January 11, 2014

The War Over Poverty: A Deep Divide On How To Help

All this week, Majority Leader Harry Reid declared over and over on the Senate floor that there's a downside to the recovering economy.

"It's true," he said. "The rich are getting a lot richer, and the poor are getting poorer."

That observation may not be surprising, coming from a Democrat. Less expected, perhaps, is a similar lament made the same day by the Senate's Republican leader, Mitch McConnell.

Sen. Susan Collins, R-Maine, says that both parties have compassion for the poor. The difference is in how they try to help.

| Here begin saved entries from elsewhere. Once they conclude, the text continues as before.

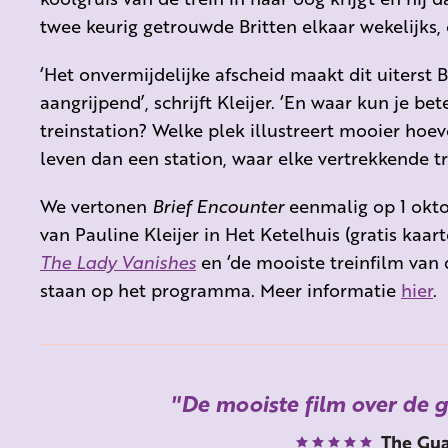
twee keurig getrouwde Britten elkaar wekelijks, 
‘Het onvermijdelijke afscheid maakt dit uiterst
aangrijpend’, schrijft Kleijer. ‘En waar kun je 
treinstation? Welke plek illustreert mooier hoev
leven dan een station, waar elke vertrekkende t
We vertonen
Brief Encounter
eenmalig op 1 okto
van Pauline Kleijer in Het Ketelhuis (gratis kaar
The Lady Vanishes
en ‘de mooiste treinfilm van 
staan op het programma. Meer informatie
hier
.
De mooiste film over de 
The Gua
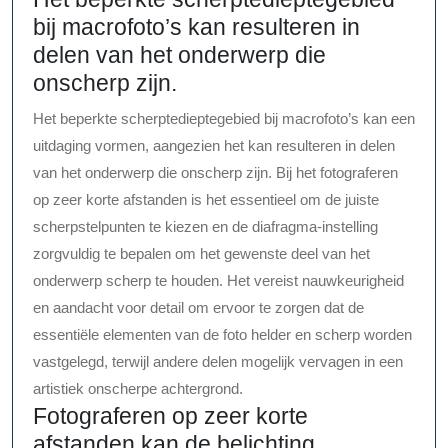
bij macrofoto’s kan resulteren in
delen van het onderwerp die
onscherp zijn.
Het beperkte scherptedieptegebied bij macrofoto’s kan een
uitdaging vormen, aangezien het kan resulteren in delen
van het onderwerp die onscherp zijn. Bij het fotograferen
op zeer korte afstanden is het essentieel om de juiste
scherpstelpunten te kiezen en de diafragma-instelling
zorgvuldig te bepalen om het gewenste deel van het
onderwerp scherp te houden. Het vereist nauwkeurigheid
en aandacht voor detail om ervoor te zorgen dat de
essentiële elementen van de foto helder en scherp worden
vastgelegd, terwijl andere delen mogelijk vervagen in een
artistiek onscherpe achtergrond.
Fotograferen op zeer korte
afstanden kan de belichting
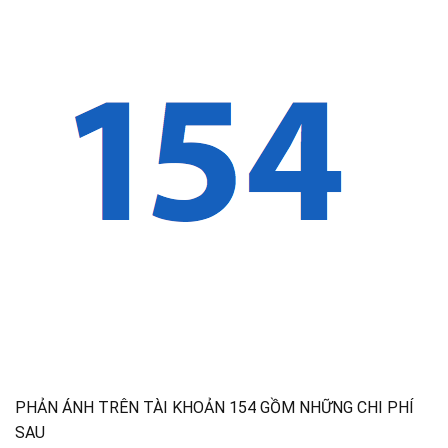
PHẢN ÁNH TRÊN TÀI KHOẢN 154 GỒM NHỮNG CHI PHÍ
SAU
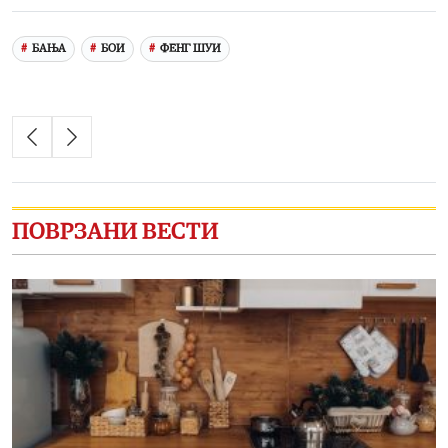
БАЊА
БОИ
ФЕНГ ШУИ
ПОВРЗАНИ ВЕСТИ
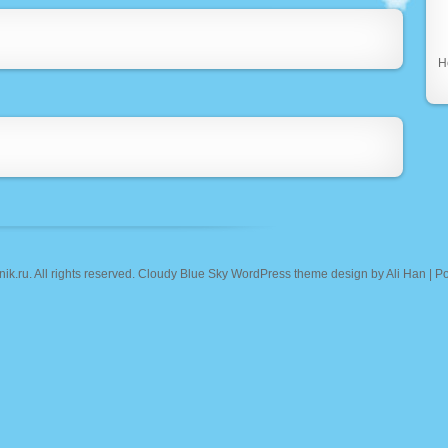
Н
nik.ru
. All rights reserved. Cloudy Blue Sky WordPress theme design by
Ali Han
| P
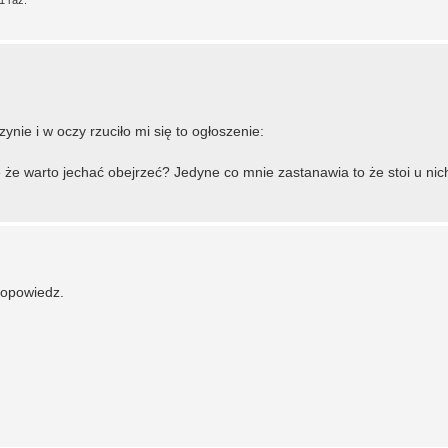
1 raz.
nie i w oczy rzuciło mi się to ogłoszenie:
 że warto jechać obejrzeć? Jedyne co mnie zastanawia to że stoi u nich
dopowiedz.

"We all know the stock market's been doing great, so the richest among us are doing just fine," McConnell said. "But what about the poor? What about working-class folks?"

Those comments came the same week a study showed more than half the members of Congress are millionaires.

Still, Susan Collins, a Senate Republican up for re-election in Maine, insists members of both parties are compassionate, and that they do agree "that income inequality is a real issue, that the lack of jobs is a serious problem."

"The question is, what do we do about it?" she asks.

The two parties' deep differences over dealing with these issues were readily apparent on Wednesday, the 50th anniversary of President Johnson's declaration of a "War on Poverty." Democratic Sen. Mazie Hirono of Hawaii called that effort a success at improving the lot of many, while noting that much needs to be done.

"The national poverty rate has gone down from 26 percent in 1967 to 16 percent in 2012," she said. "Without safety net programs, the poverty rate would've climbed to 29 percent."